--- Data supplied ---

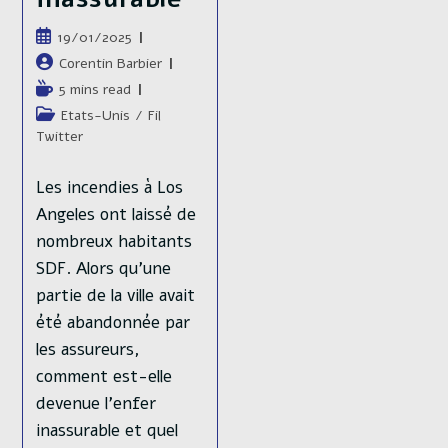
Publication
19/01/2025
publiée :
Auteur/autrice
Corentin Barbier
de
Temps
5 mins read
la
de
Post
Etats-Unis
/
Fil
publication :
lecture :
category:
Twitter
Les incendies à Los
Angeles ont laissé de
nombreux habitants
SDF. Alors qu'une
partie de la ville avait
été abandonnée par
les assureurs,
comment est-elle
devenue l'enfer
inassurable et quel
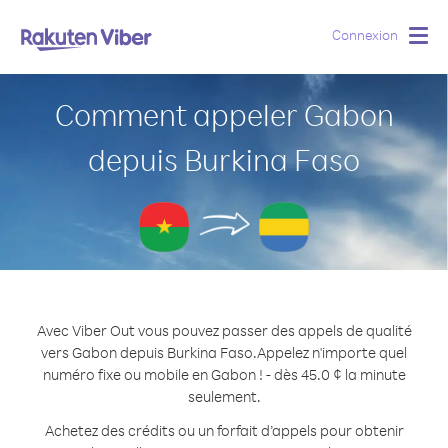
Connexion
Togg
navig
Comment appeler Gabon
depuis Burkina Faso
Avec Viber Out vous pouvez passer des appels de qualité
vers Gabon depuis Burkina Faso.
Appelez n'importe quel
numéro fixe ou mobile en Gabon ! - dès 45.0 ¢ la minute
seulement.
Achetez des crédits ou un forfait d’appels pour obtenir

--- Your task ---
Each record above needs to be retyped exactly, without any pictures.

--- Completed exercise ---
Publication
19/01/2025
publiée :
Auteur/autrice
Corentin Barbier
de
Temps
5 mins read
la
de
Post
Etats-Unis
/
Fil
publication :
lecture :
category:
Twitter
Les incendies à Los
Angeles ont laissé de
nombreux habitants
SDF. Alors qu'une
partie de la ville avait
été abandonnée par
les assureurs,
comment est-elle
devenue l'enfer
inassurable et quel
Connexion
Togg
navig
Comment appeler Gabon
depuis Burkina Faso
Avec Viber Out vous pouvez passer des appels de qualité
vers Gabon depuis Burkina Faso.
Appelez n'importe quel
numéro fixe ou mobile en Gabon ! - dès 45.0 ¢ la minute
seulement.
Achetez des crédits ou un forfait d’appels pour obtenir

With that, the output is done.